Profondément républicain, Alain Poher eut à deux reprises, la charge difficile d'assurer la continuité de l'Etat en exerçant les fonctions de Président de la République par intérim lors du départ du général de Gaulle puis après le décès du président Georges Pompidou.
Très attaché à la représentation des collectivités territoriales de la République, dont le Sénat est la vivante incarnation, Alain Poher a exercé une influence considérable dans le développement de notre démocratie locale. Il y a mis toute son énergie et toute sa passion.
L'Association des maires de France, aux destinées de laquelle il présida durant tant d'années, garde intact le souvenir d'un homme de caractère très proche des réalités du terrain.
Toute sa vie, Alain Poher se consacra au service du bien public et de l'intérêt général. Homme d'Etat sans nul doute, mais aussi humaniste ; un homme de conviction qui n'hésita pas à s'engager dans la Résistance aux heures les plus tragiques de notre histoire.
Après la victoire, sous l'impulsion de Robert Schuman, dont il fut le chef de cabinet, il sut déployer brillamment son énergie, d'abord en faveur de la réconciliation franco-allemande, puis du rassemblement des peuples autour de la grande idée européenne, cet espoir immense qui se concrétise en ce moment sous nos yeux.

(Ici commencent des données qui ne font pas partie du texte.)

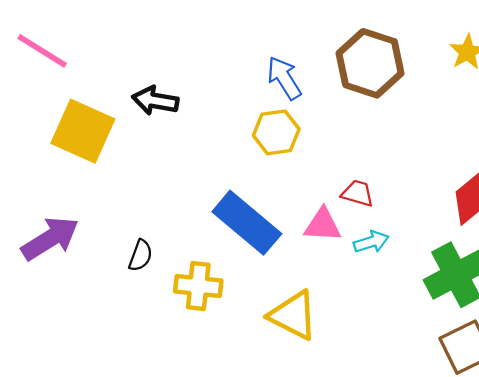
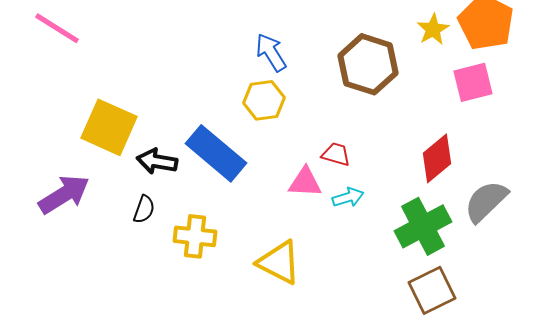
brown hexagon: (370, 63) -> (368, 64), moved
black arrow: (155, 101) -> (157, 161), moved
yellow square: (83, 131) -> (109, 127), moved
blue rectangle: (247, 223) -> (216, 153), moved

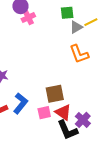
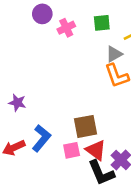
pink cross: (28, 18) -> (66, 28), moved
gray triangle: (76, 27) -> (114, 54), moved

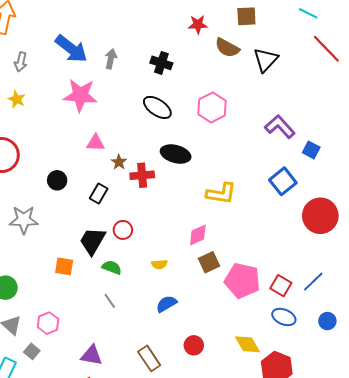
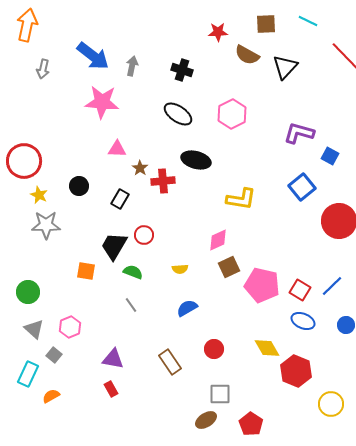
cyan line: (308, 13) -> (308, 21), moved
yellow star: (17, 99) -> (39, 195), moved
purple L-shape: (280, 127) -> (299, 133), turned -32

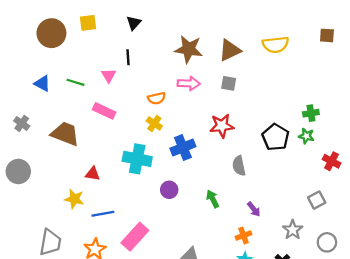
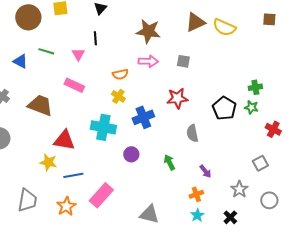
yellow semicircle: (276, 45) -> (224, 27), turned 30
brown triangle: (230, 50) -> (195, 22), moved
green line: (75, 82) -> (46, 51), moved
red triangle: (93, 174) -> (64, 140), size x1.6

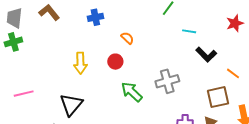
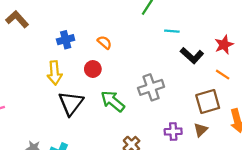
blue cross: (95, 17) -> (66, 40), moved
red star: (235, 23) -> (224, 45), moved
black triangle: (71, 104) -> (71, 103), moved

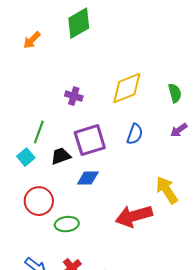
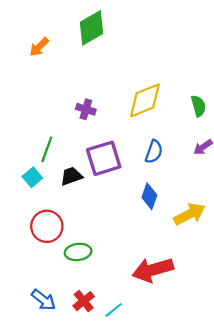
blue diamond: (88, 178) -> (149, 196), moved, turned -70
yellow arrow: (167, 190) -> (190, 214), turned 96
red arrow: (134, 216) -> (153, 270), moved

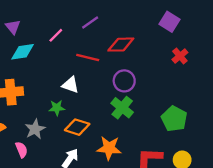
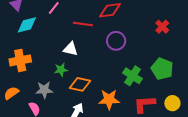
red cross: (180, 56) -> (162, 27), moved
green cross: (122, 108) -> (133, 76), moved
gray star: (35, 129) -> (44, 90), turned 30

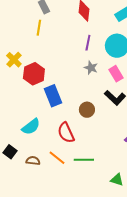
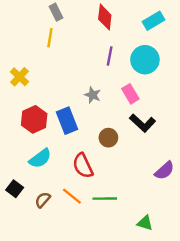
gray star: (91, 68) -> (93, 95), moved
red hexagon: (34, 74) -> (34, 119), moved
pink rectangle: (116, 74) -> (130, 94), moved
brown semicircle: (33, 161) -> (43, 200), turned -56

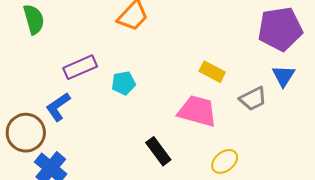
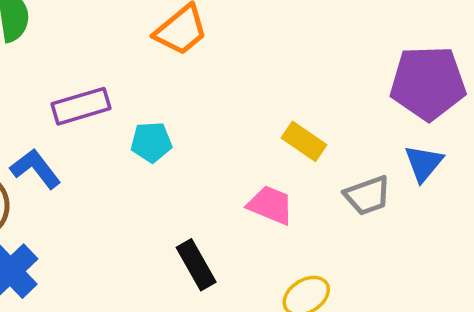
blue L-shape: (58, 107) -> (36, 169), turned 80
pink trapezoid: (197, 111) -> (270, 205), size x0.7

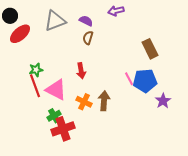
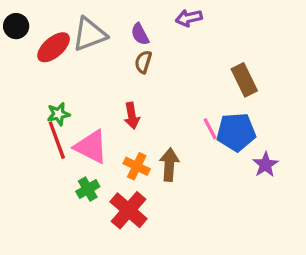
purple semicircle: (86, 21) -> (140, 34), turned -144
red ellipse: (20, 34) -> (54, 47), moved
red cross: (63, 129) -> (129, 210), moved, turned -30

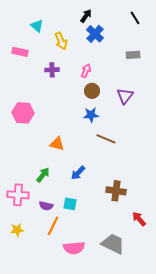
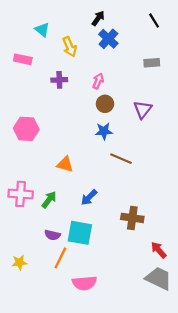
pink cross: (18, 195) -> (21, 194), moved
cyan square: (70, 204) -> (80, 233), size x1.6
gray trapezoid: (113, 244) -> (159, 278), moved

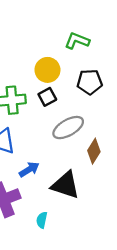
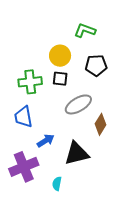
black square: (47, 97) -> (60, 79), turned 35
black triangle: (65, 185) -> (77, 153), turned -32

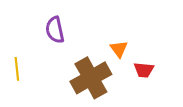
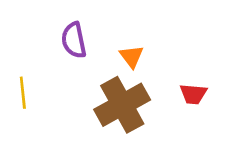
orange triangle: (119, 49) -> (132, 56), moved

Toute la vie d'Alain Poher constitue le témoignage d'un attachement constant, profond et sincère à la construction de l'Europe, dont il fut un défenseur à la fois ardent et talentueux.

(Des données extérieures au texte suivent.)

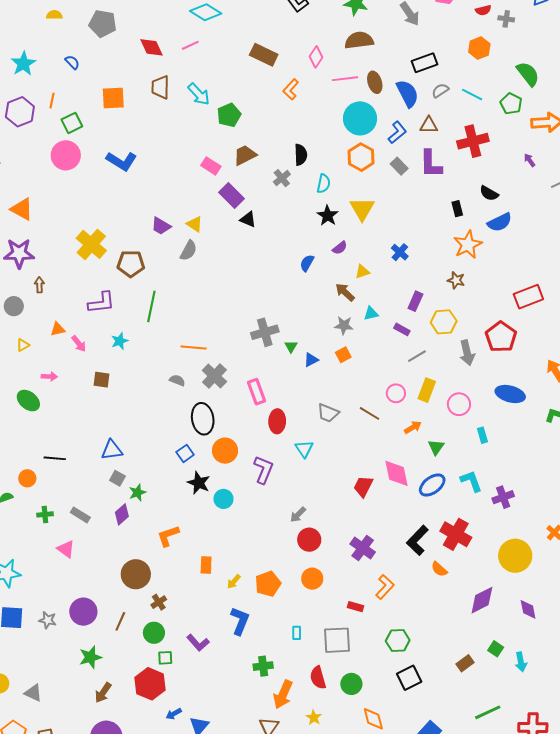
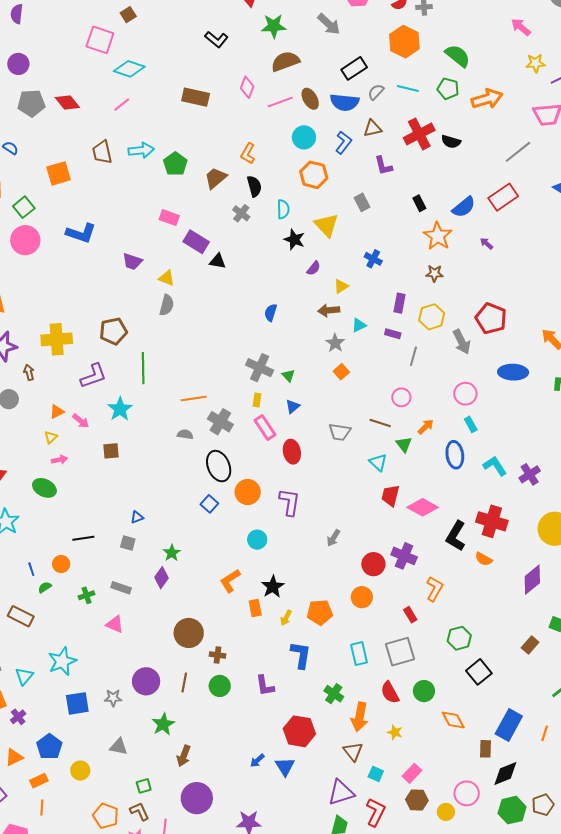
red diamond: (151, 47) -> (67, 103), moved
orange hexagon: (479, 48) -> (404, 42), size x1.4
orange L-shape: (291, 89) -> (248, 154), moved
blue semicircle: (407, 93) -> (345, 102), turned 136
cyan arrow: (199, 94) -> (141, 150), turned -40
cyan circle: (360, 118) -> (304, 137), size x0.7
brown trapezoid: (245, 155) -> (216, 178), moved
purple arrow: (530, 160) -> (487, 243), moved
purple L-shape: (431, 164) -> (383, 166), size x0.7
gray rectangle: (399, 166) -> (362, 202), moved, turned 30
black semicircle: (489, 193) -> (451, 142), moved
purple trapezoid: (161, 226) -> (132, 261), moved
yellow cross: (91, 244) -> (57, 339), moved, turned -32
blue semicircle: (307, 263) -> (271, 313), moved
brown arrow: (345, 292) -> (329, 310), turned -35
red rectangle: (528, 297) -> (503, 197), moved
gray star: (344, 325) -> (335, 343), turned -30
gray cross: (265, 332) -> (260, 368), turned -36
cyan star: (120, 341) -> (120, 409), size x1.4
yellow triangle: (23, 345) -> (51, 437), moved
gray line: (417, 356) -> (413, 356), turned -30
blue triangle: (311, 360) -> (293, 406), moved
yellow rectangle: (427, 390) -> (257, 400), moved, size x0.6
cyan rectangle: (482, 435) -> (471, 424), moved
green triangle: (436, 447) -> (404, 444), moved
cyan triangle: (304, 449) -> (378, 462), moved
blue triangle: (112, 450) -> (137, 517), size x0.6
pink diamond: (397, 473) -> (423, 507), moved, turned -36
gray square: (117, 478) -> (128, 543), moved
black star: (199, 483) -> (273, 587), moved, turned 30
blue ellipse: (432, 485) -> (455, 455), moved, turned -48
orange L-shape: (168, 536) -> (230, 581), moved
red circle: (309, 540) -> (373, 564), moved
orange pentagon: (268, 584) -> (320, 612), turned 30
brown cross: (159, 602) -> (217, 655), turned -35
red rectangle: (355, 607) -> (410, 615), turned 56
cyan rectangle: (297, 633) -> (359, 654), size x1.6
purple L-shape: (198, 643) -> (265, 686), turned 45
green square: (165, 658) -> (144, 786), moved
green cross: (263, 666) -> (334, 694), turned -36
red hexagon: (150, 684) -> (299, 731), moved
gray triangle: (33, 693) -> (119, 747), moved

Monsieur le président, mesdames, messieurs les sénateurs, la France vient de perdre un parlementaire d'une exceptionnelle qualité, mais surtout un homme d'Etat.
Son engagement politique est un modèle pour toutes les jeunes générations qui souhaitent - et elles sont nombreuses - prendre la relève.

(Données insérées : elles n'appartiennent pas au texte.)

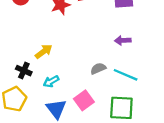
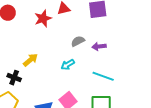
gray semicircle: (98, 69) -> (78, 41), moved
cyan arrow: (51, 81) -> (68, 65), moved

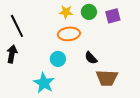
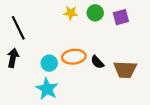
orange ellipse: (69, 34) -> (74, 57), moved
cyan circle: (58, 59) -> (49, 63), moved
brown trapezoid: (107, 78) -> (125, 70), moved

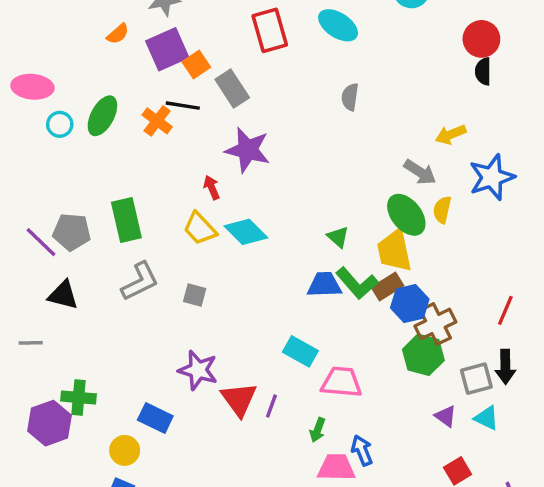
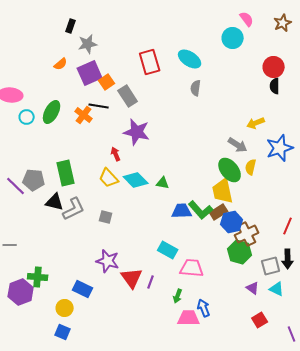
gray semicircle: (350, 97) -> (196, 88), moved
green triangle: (338, 237) -> (163, 183), moved, turned -32
black triangle: (63, 295) -> (55, 202), moved

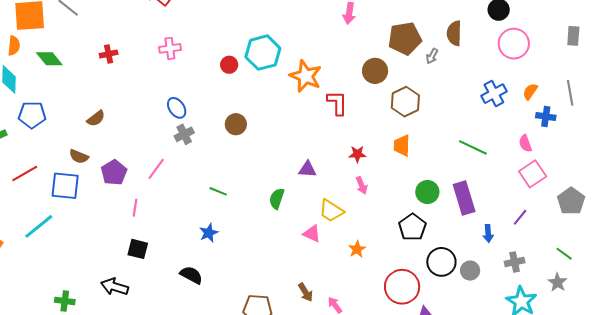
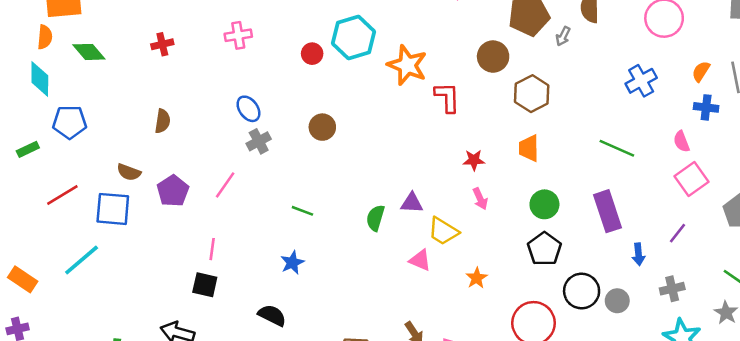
orange semicircle: (530, 92) -> (701, 71), moved
brown semicircle: (96, 118) -> (163, 121), moved, turned -42
purple triangle: (307, 169) -> (412, 203), moved
green circle: (427, 192) -> (544, 204), moved
pink line: (135, 208) -> (212, 249), moved

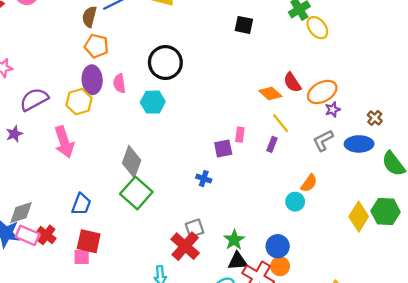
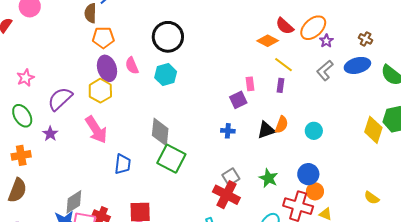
orange semicircle: (309, 183) -> (282, 125), moved
blue trapezoid: (81, 204) -> (123, 164), moved
black triangle: (238, 261) -> (266, 130), moved

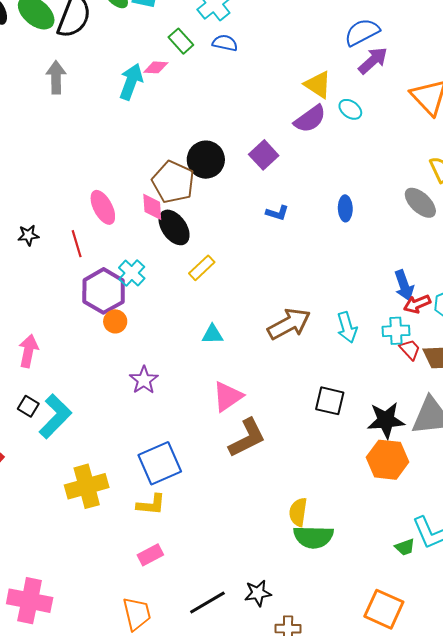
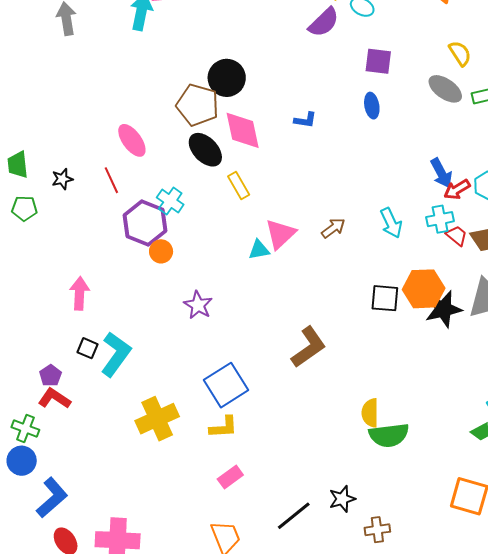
purple square: (264, 155) -> (378, 61), moved, turned -32
pink diamond: (152, 207) -> (243, 130), moved, size x1.5
yellow rectangle: (202, 268) -> (239, 186), turned -68
brown arrow: (289, 324) -> (333, 228), size x0.6
pink triangle: (228, 396) -> (280, 234), moved
orange hexagon: (388, 460) -> (424, 289), moved

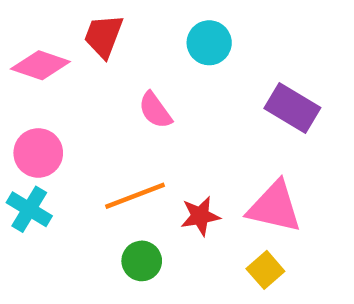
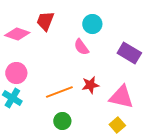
pink semicircle: (155, 110) -> (81, 47), moved
red star: (200, 216) -> (90, 85), moved

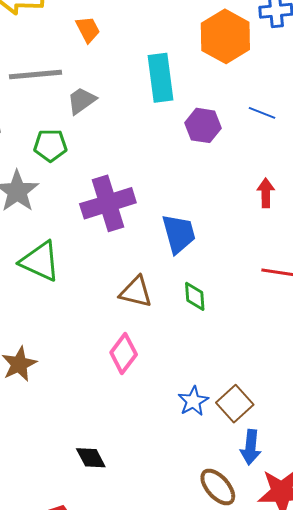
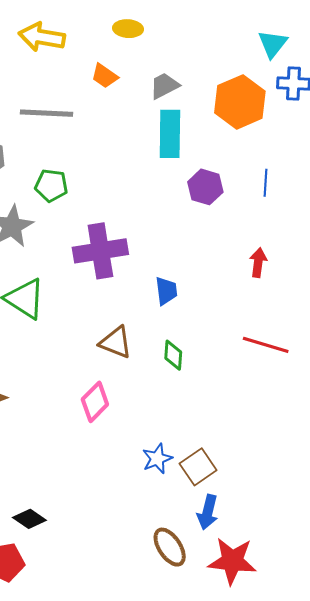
orange trapezoid: (88, 29) -> (105, 76), turned 144
gray trapezoid: (82, 101) -> (164, 86), moved
blue line: (262, 113) -> (265, 183), turned 64
blue trapezoid: (179, 234) -> (166, 291), size x0.7
black diamond: (91, 458) -> (29, 519), moved, turned -36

Au nom du Gouvernement, j'adresse au Sénat mes plus sincères condoléances pour la disparition de son ancien président, à son épouse, à sa fille, à sa famille ma sympathie très attristée. Homme de paix et de dialogue, Alain Poher restera pour nous tous un exemple. La vie politique était sa vie ; il sut la mener simplement, généreusement, noblement.
M. le président. Mes chers collègues, durant quelques instants, nous allons interrompre nos travaux en signe de deuil.
La séance est suspendue.
(La séance, suspendue à quinze heures quinze, est reprise à quinze heures vingt, sous la présidence de M. Yves Guéna.)